If you’re anything like me, you probably handle humiliation by fleeing the scene, crawling into bed under the cover of darkness, and not showing your face in public for the next three to five years. And that’s normal! Well, okay, not normal, but you’re hardly the first person to suffer some sort of embarrassment and think, “TAKE ME, DEATH. I’M READY.”

As someone who humiliates herself roughly six times every day before 10 AM, I’m here to walk you through the process of handling humiliation without wondering if there’s a place in hell for people like you, because there’s not and you’re going to be fine. Let’s do this.

Accept that you’re going to embarrass yourself, in some form or fashion, EVENTUALLY.

I’ve embarrassed myself once or twice in my time, which is to say I’ve got a whole cache of embarrassing stories that my scumbag brain likes to save for conversational lulls on first dates. But humiliation (much like death, or looking at Chris Evans’ glistening abs and crying) is just a part of life. There are socially acceptable ways to behave in public, like when you’re eating corndogs at a theme park. When we deviate from those behaviors and commit a faux pas, like when you’re vomiting corndogs on screaming children mid-rollercoaster, we tend to get embarrassed. Our cheeks flush, our heart races, and we deduce that we are no longer welcome in polite society. It’s just something that happens, and it happens to all of us. It’s happened to Chris Evans, glistening abs be damned.

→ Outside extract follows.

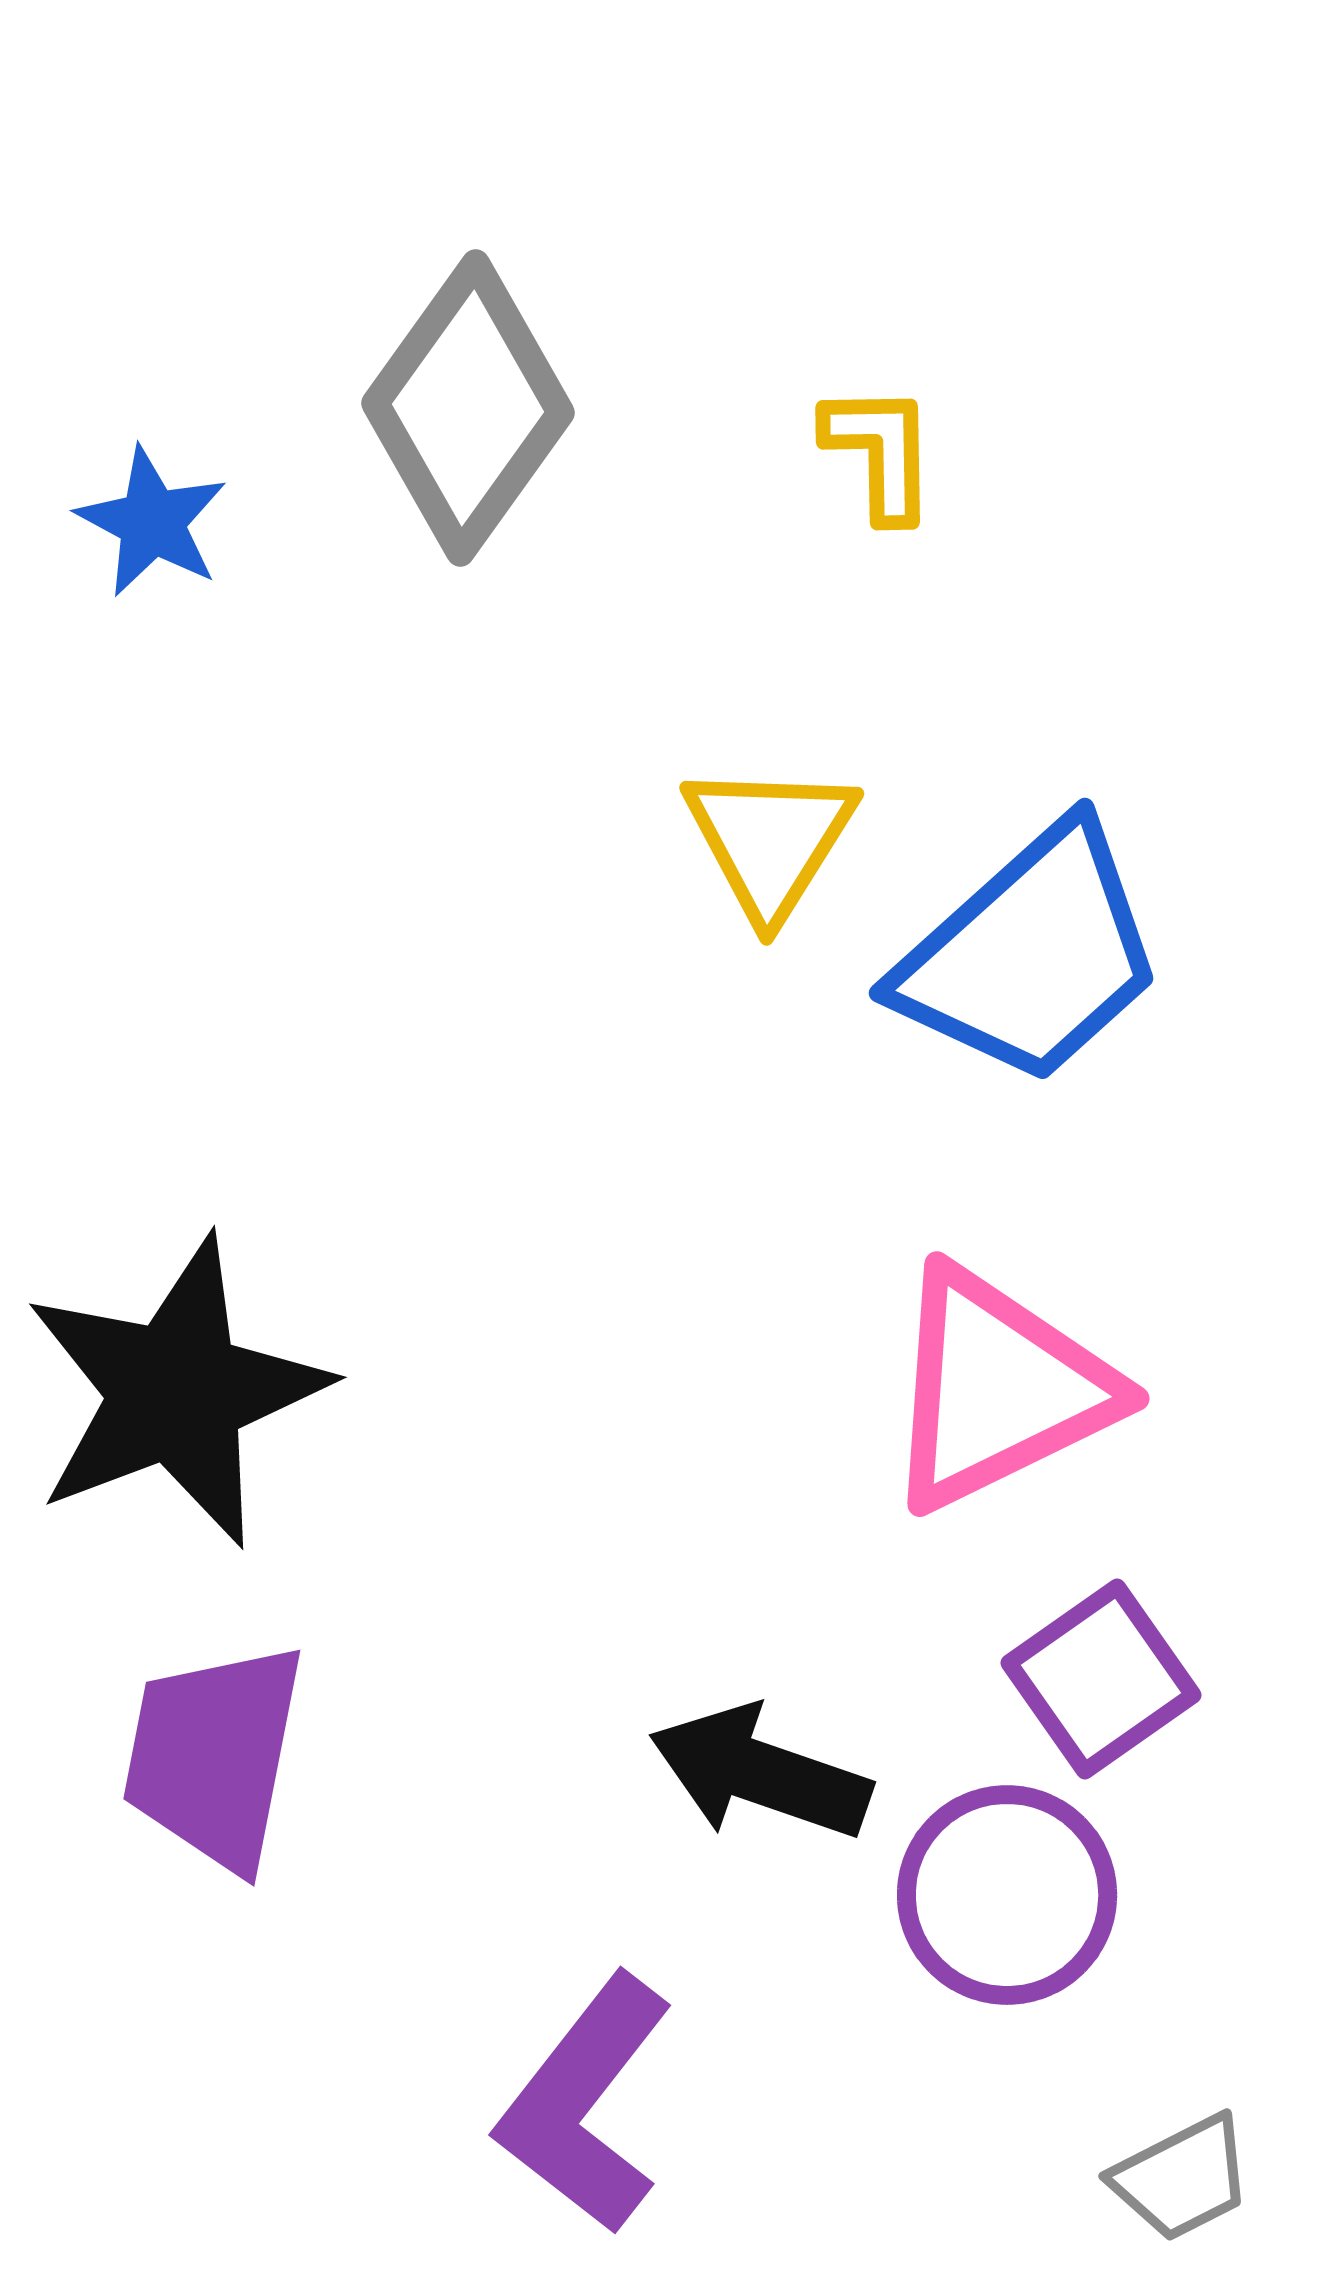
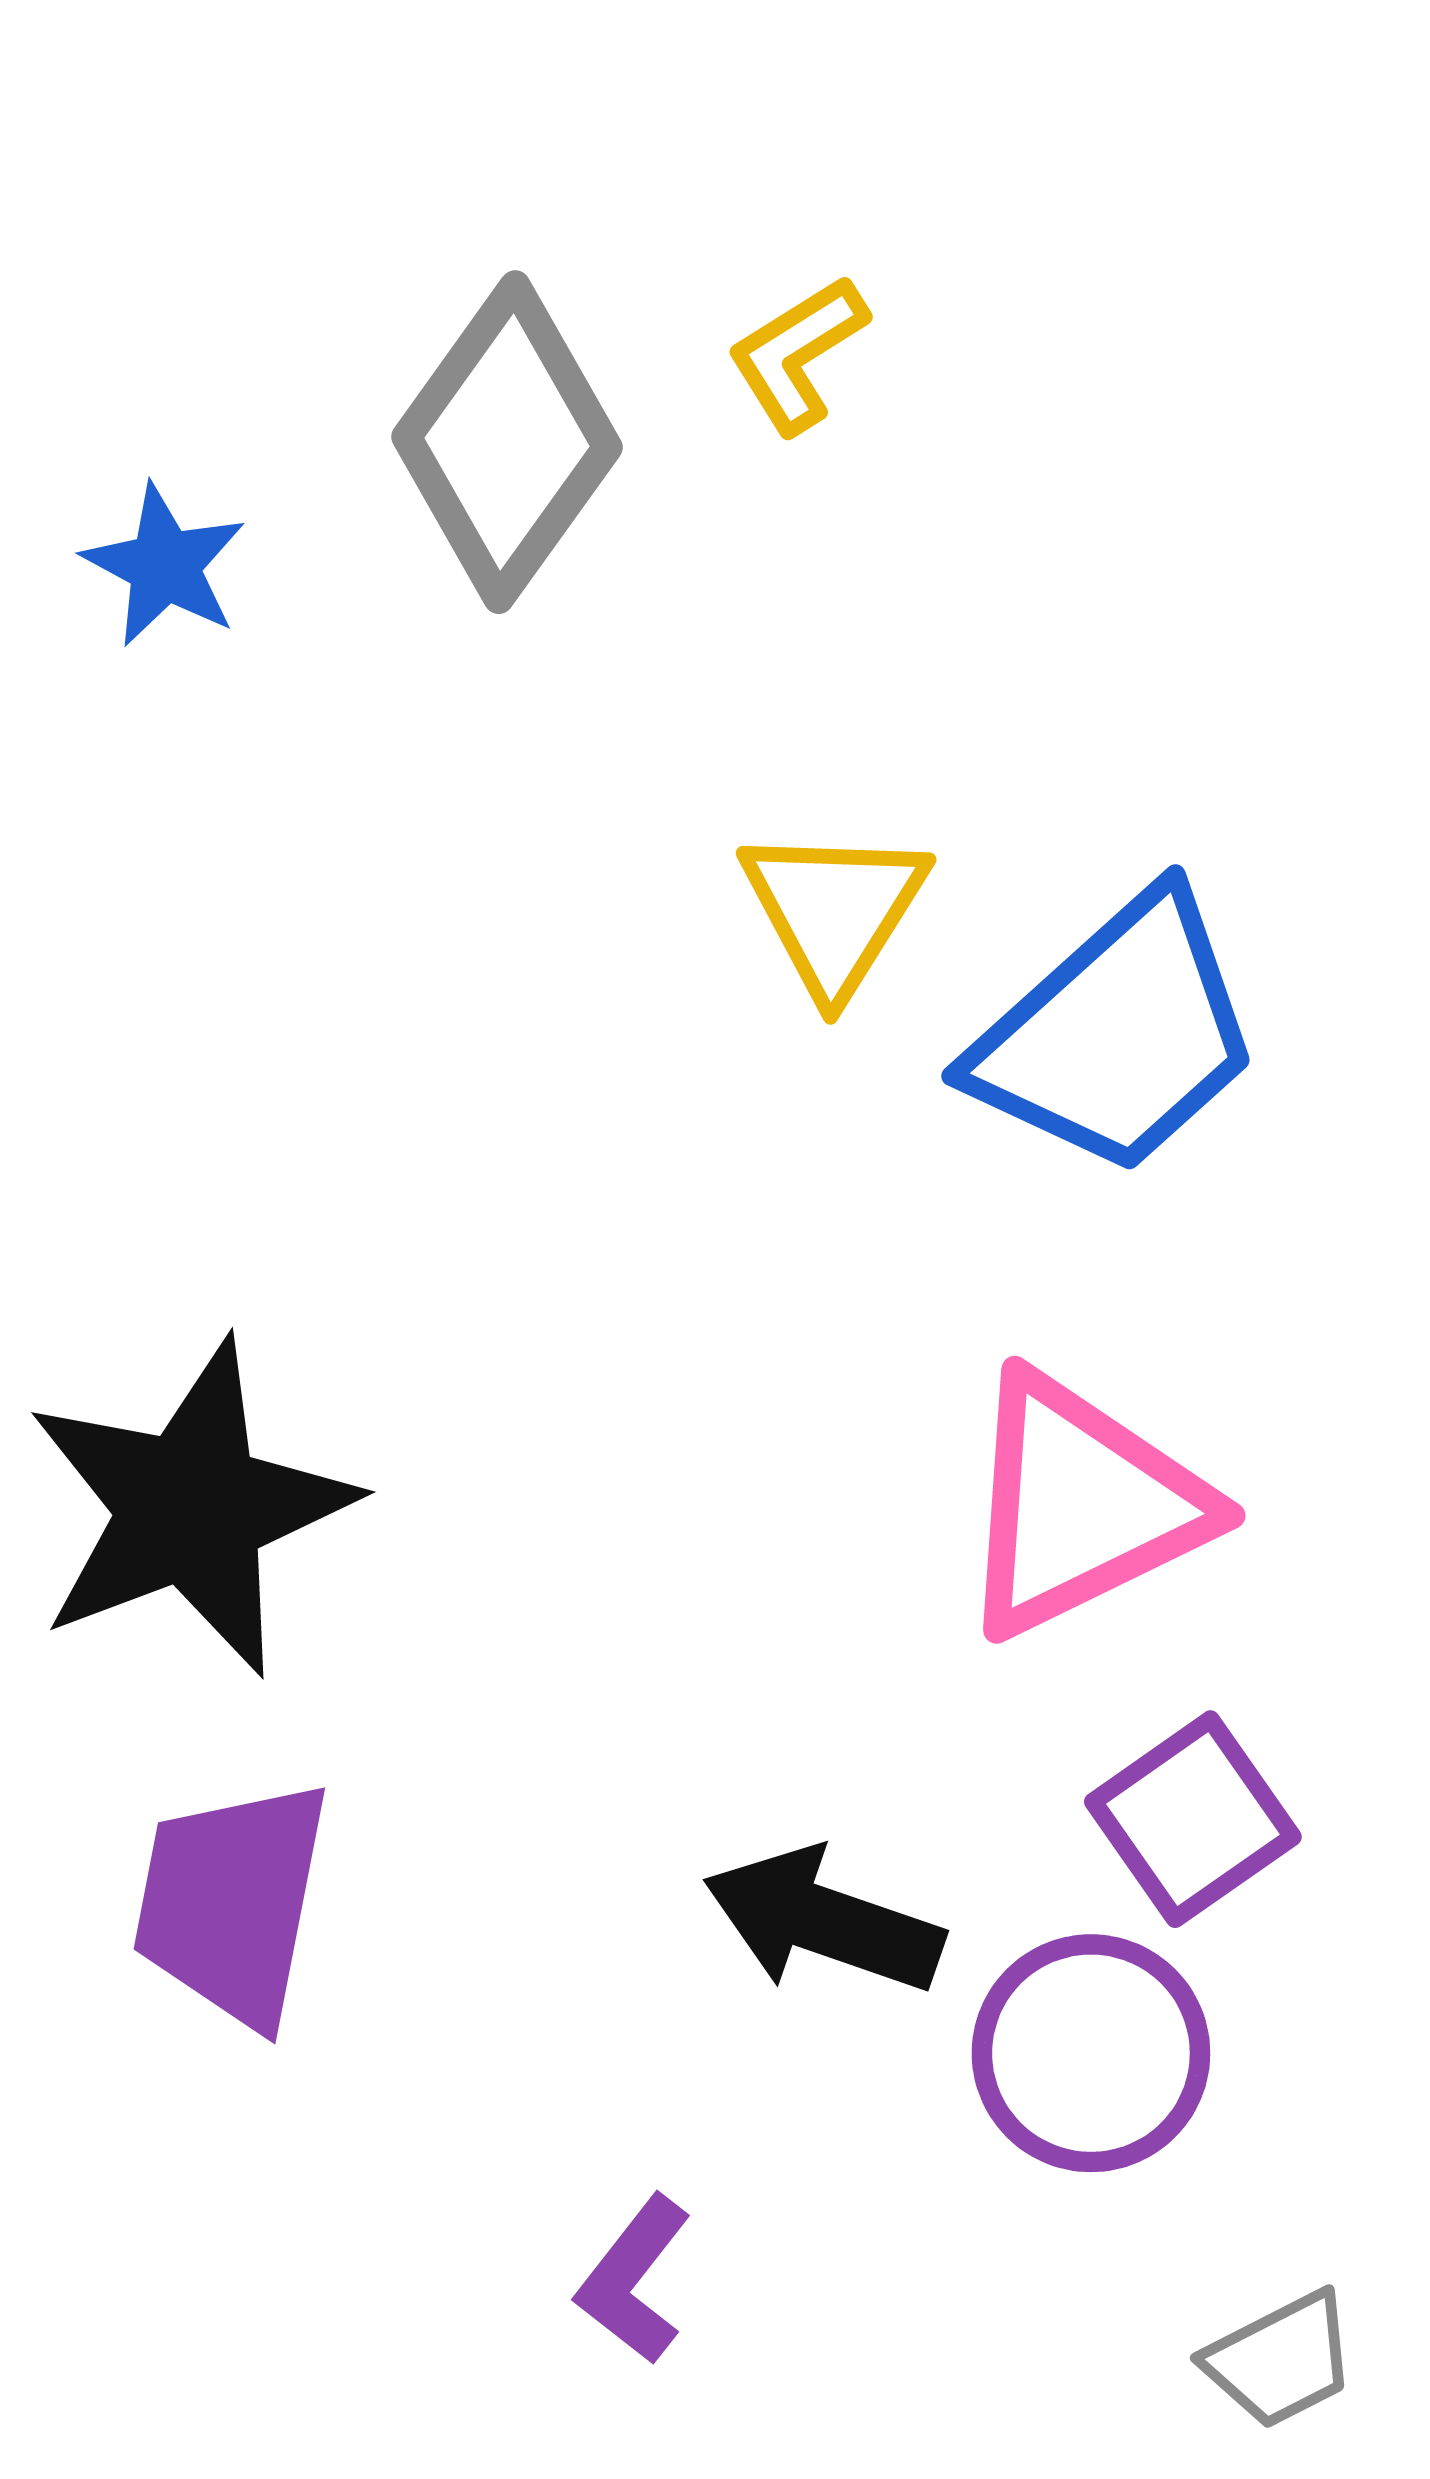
yellow L-shape: (880, 452) -> (797, 354), moved, turned -121
purple L-shape: (585, 2104) -> (634, 2280), size x0.6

Realize that nobody is thinking about the humiliation nearly as much as you are.

We are all, essentially, narcissistic trash goblins drowning in our own self-awareness. I don’t think this notion really hit home for me until I saw a friend of mine flub a conversation with her co-worker. She and I laughed it off when the co-worker left, but fifteen minutes later she said, still visibly embarrassed, “God, I can’t believe I said that!” It took me a hot second, awash as I was in my own magnificent ego, before I realized what she meant. I was thinking about what I was going to have for dinner that night, despite the fact that we were literally in the process of eating lunch; her embarrassment could not have been further from my mind. Your moment of personal mortification may seem huge and significant and like the moon landing of our time. But rest assured—it was merely a blip on everyone else’s radar.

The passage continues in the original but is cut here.